/MIA-VSR

CVPR 2024-Video Super-Resolution Transformer with Masked Inter&Intra-Frame Attention

Primary LanguagePythonApache License 2.0Apache-2.0

Video Super-Resolution Transformer with Masked Inter&Intra-Frame Attention(CVPR 2024)

Xingyu Zhou, Leheng Zhang, Xiaorui Zhao, Keze Wang, Leida Li and Shuhang Gu
arxiv | pretrained models

arXiv GitHub Stars

This repository is the official PyTorch implementation of "Video Super-Resolution Transformer with Masked Inter&Intra-Frame Attention" (arxiv,pretrained models).

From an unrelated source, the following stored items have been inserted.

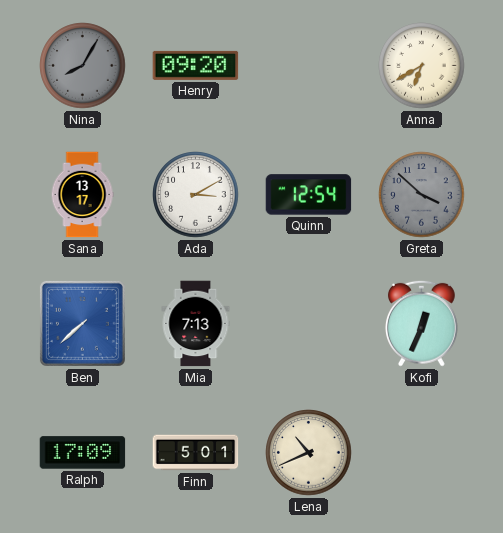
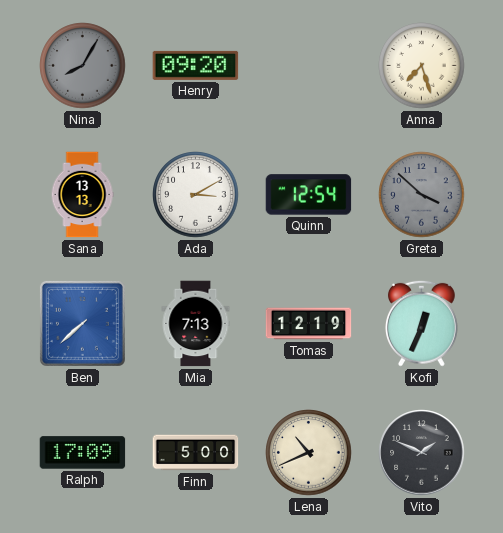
Anna: 6:40 -> 7:27
Sana: 13:17 -> 13:13
Tomas: none -> 12:19
Finn: 5:01 -> 5:00
Vito: none -> 1:49
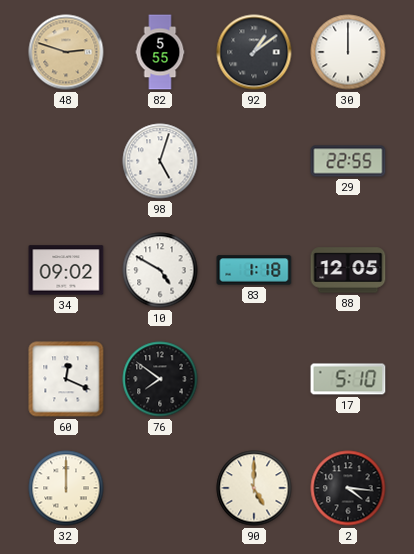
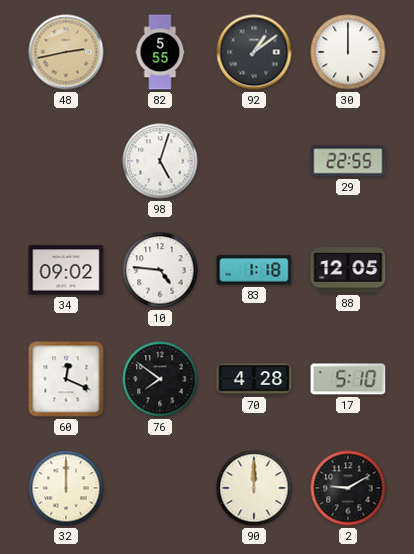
48: 2:48 -> 2:43
10: 4:50 -> 4:46
70: none -> 4:28
90: 5:00 -> 12:00
2: 4:16 -> 9:10
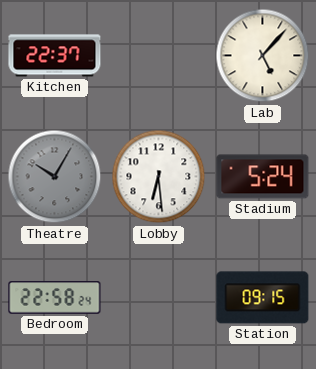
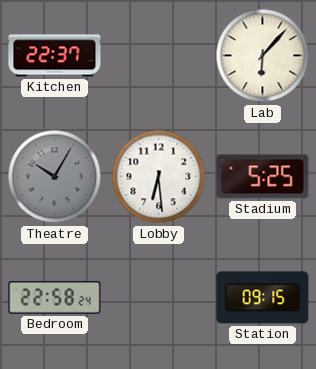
Lab: 5:07 -> 6:07
Stadium: 5:24 -> 5:25
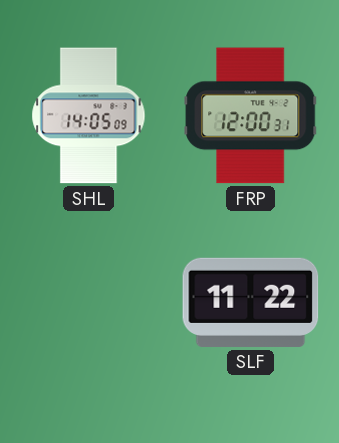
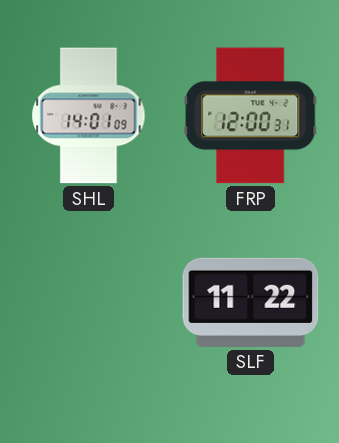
SHL: 14:05 -> 14:01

Recently, Vision Transformer has achieved great success in recovering missing details in low-resolution sequences, i.e., the video super-resolution (VSR) task. Despite its superiority in VSR accuracy, the heavy computational burden as well as the large memory footprint hinder the deployment of Transformer-based VSR models on constrained devices. In this paper, we address the above issue by proposing a novel feature-level masked processing framework: VSR with Masked Intra and inter-frame Attention (MIA-VSR). The core of MIA-VSR is leveraging featurelevel temporal continuity between adjacent frames to reduce redundant computations and make more rational use of previously enhanced SR features. Concretely, we propose an intra-frame and inter-frame attention block which takes the respective roles of past features and input features into consideration and only exploits previously enhanced features to provide supplementary information. In addition, an adaptive block-wise mask prediction module is developed to skip unimportant computations according to feature similarity between adjacent frames. We conduct detailed ablation studies to validate our contributions and compare the proposed method with recent state-of-the-art VSR approaches. The experimental results demonstrate that MIAVSR improves the memory and computation efffciency over state-of-the-art methods, without trading off PSNR accuracy.

Network Architecture

Update

[2024/6/13] release codes and models.

Masked Intra and inter-frame Attention Block

Requirements

  • Python 3.8, PyTorch >= 1.9.1
  • Requirements: see requirements.txt
  • Platforms: Ubuntu 18.04, cuda-11.1

Quick Testing

Download pretrained models and put them in the appropriate folder. Prepare the dataset and change the file path in the inference code.

# download code
git clone https://github.com/LabShuHangGU/MIA-VSR
cd MIA-VSR
pip install -r requirements.txt
pip install basicsr
python setup.py develop

# video sr trained on REDS, tested on REDS4
python inference_miavsr_reds.py

# video sr trained on Vimeo, tested on Vimeo

python inference_miavsr_vimeo90k.py --vimeo data/meta_info_Vimeo90K_train_GT.txt --device 0

Training

Prepare the corresponding datasets follwing the quick test stage. For better I/O speed, you can follow data prepare instruction to convert .png datasets to .lmdb datasets.

# download code
git clone https://github.com/LabShuHangGU/MIA-VSR
cd MIA-VSR
pip install -r requirements.txt
pip install basicsr
python setup.py develop

# video sr trained on REDS, tested on REDS4
bash dist_train.sh 8 options/4126_MIAVSR_mix_precision_REDS_600K_N1.yml

# video sr trained on Vimeo, validated on Vid4
bash dist_train.sh 8 options/5123_MIAVSR_mix_precision_Vimeo_300K_N10.yml

We also provide the code for the IIAVSR without the adaptive masked processing module in archs/iia_vsr_arch.py.

Results

Citation

@article{zhou2024video,
title={Video Super-Resolution Transformer with Masked Inter\&Intra-Frame Attention},
author={Zhou, Xingyu and Zhang, Leheng and Zhao, Xiaorui and Wang, Keze and Li, Leida and Gu, Shuhang},
journal={arXiv preprint arXiv:2401.06312},
year={2024}
}

Acknowledgment

Our codes was built on BasicSR, PSRT and partially borrowed from mmediting.